The main strength of the paper is in its careful framing of the visual dialog task they seek to solve. The methodological motivation is a synthesis of many new ideas from recent breakthroughs in AI, including learning by self-play, which influences the idea to create a game-like environment in which agents can learn from a theoretically infinite space of interaction, and adversarial learning, which influences the decision to let the game shape the dialog into a ‘good’ one, by making the game objective require informative dialog. It was interesting to see that this is perhaps the first dialog system of any kind, let alone visually-grounded, trained in this way, without manually defining well-formed language. They are even able to generalize the game to other, perhaps non-visual objectives, as the reward function is constructed like a general loss function for regression between a target and a predictor.

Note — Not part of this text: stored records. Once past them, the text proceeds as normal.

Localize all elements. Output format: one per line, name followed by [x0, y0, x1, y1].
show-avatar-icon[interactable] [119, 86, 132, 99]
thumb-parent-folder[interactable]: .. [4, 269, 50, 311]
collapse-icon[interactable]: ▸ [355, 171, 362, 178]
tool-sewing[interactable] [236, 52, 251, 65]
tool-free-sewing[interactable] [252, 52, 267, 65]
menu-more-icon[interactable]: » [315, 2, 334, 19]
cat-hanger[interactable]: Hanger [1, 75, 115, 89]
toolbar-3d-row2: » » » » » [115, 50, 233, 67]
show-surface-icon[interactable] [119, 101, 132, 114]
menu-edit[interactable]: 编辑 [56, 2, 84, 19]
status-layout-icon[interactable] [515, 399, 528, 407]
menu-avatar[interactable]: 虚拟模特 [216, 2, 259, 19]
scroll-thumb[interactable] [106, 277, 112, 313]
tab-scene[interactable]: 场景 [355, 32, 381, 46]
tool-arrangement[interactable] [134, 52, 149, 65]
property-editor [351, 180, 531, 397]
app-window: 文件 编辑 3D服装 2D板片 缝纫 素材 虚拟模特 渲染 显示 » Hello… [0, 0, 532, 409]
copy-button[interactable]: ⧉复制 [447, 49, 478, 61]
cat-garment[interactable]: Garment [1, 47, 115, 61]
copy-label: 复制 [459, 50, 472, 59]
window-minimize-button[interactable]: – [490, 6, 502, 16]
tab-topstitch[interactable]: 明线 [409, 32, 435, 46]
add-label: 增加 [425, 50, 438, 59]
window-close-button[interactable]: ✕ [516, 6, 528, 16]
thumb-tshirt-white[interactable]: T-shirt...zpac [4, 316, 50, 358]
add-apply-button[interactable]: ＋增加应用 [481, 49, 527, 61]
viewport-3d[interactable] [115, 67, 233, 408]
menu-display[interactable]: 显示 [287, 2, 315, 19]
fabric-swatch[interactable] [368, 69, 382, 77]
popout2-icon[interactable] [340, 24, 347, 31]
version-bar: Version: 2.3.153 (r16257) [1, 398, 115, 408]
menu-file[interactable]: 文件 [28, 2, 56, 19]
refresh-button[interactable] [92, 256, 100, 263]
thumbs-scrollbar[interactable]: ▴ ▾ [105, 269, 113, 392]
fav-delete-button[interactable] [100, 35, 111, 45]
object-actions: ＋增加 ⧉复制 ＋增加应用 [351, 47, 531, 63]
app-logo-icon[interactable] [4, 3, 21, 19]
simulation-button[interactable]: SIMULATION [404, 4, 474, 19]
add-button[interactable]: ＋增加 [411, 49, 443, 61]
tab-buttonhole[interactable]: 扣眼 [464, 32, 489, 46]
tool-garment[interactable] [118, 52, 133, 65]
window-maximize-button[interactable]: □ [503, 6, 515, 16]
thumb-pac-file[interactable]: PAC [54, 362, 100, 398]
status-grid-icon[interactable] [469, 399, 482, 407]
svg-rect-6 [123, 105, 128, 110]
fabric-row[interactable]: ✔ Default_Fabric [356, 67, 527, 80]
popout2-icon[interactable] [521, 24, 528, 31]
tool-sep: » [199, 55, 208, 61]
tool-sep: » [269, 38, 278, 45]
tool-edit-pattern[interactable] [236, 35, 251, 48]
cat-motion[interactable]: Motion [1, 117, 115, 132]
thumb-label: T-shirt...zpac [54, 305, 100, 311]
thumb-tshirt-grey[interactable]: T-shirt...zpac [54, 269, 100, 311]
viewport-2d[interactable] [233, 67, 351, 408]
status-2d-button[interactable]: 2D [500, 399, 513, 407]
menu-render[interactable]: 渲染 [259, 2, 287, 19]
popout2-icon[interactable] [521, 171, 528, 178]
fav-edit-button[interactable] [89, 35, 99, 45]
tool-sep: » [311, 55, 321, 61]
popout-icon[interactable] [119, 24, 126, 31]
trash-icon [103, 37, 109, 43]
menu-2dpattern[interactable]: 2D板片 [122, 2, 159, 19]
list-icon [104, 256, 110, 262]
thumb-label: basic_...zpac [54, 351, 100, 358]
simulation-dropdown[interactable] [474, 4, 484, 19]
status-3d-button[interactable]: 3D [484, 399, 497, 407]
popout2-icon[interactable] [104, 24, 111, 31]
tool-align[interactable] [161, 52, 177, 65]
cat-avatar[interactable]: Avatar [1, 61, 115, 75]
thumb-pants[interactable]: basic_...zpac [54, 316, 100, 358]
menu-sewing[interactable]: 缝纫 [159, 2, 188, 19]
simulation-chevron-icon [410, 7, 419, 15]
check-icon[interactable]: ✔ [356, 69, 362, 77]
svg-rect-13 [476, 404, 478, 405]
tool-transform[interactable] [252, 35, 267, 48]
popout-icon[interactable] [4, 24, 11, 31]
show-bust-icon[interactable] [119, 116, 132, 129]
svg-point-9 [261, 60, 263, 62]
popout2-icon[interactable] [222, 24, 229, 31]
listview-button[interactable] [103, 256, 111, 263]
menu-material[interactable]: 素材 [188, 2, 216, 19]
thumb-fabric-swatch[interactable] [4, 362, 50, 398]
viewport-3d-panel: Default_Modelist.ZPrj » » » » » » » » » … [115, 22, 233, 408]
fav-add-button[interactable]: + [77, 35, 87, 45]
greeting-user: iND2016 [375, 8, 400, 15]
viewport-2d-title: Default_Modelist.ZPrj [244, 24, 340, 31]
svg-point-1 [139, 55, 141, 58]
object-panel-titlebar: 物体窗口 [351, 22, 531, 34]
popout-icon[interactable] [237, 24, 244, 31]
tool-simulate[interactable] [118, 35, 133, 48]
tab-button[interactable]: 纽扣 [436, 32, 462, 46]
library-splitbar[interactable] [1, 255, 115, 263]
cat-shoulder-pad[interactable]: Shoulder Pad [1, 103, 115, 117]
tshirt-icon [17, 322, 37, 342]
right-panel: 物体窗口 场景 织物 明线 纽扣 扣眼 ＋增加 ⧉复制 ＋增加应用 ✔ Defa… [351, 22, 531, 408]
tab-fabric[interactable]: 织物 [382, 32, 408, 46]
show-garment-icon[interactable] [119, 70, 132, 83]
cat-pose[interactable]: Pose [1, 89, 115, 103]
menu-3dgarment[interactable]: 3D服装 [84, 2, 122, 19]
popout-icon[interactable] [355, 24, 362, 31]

One of the weaknesses of the paper is in the quantitative evaluation. While the results for the guessing game evaluation are strong and show a significant improvement over the supervisedly-trained baseline, the other visual dialog task of answer ranking has a much smaller improvement. It is good that the authors chose to include a model variant that trains the A-bot jointly with ground truth answer supervision to enforce human-like language. Another weakness is that the authors don’t seem to specifically show with evidence how the Q-bot learns to ask questions the A-bot is better at answering. Some of the examples show this, but it wasn’t addressed quantitatively. Also, The idea of using a human-as-questioner or human-as-answerer is intriguing and the results could be illuminating as to the successes and failures of this model. It would be a technical challenge, but great to see results for this in the future using the developed AMT chat interface.

Overall, this paper introduces a novel task and training paradigm for visually-grounded dialog between intelligent agents. The quantitative results may be a little lacking, but this could be due to the partially contrived nature of the evaluation, and the direction shows promise for future research, which could improve with more robust policy networks, better pre-training, or other approaches.

I would be interested to see the conditions under which natural language communication between the agents starts to break down. Since the use of English mostly comes from the supervised learning pre-training, and there is not anything in the reward function to explicitly motivate ‘natural’ language (except in the Frozen-Q-multi case), are there cases where the bots will enter into un-natural or non-human interpretable communication? What are they, and does adding back the ground truth answer supervision help reduce this?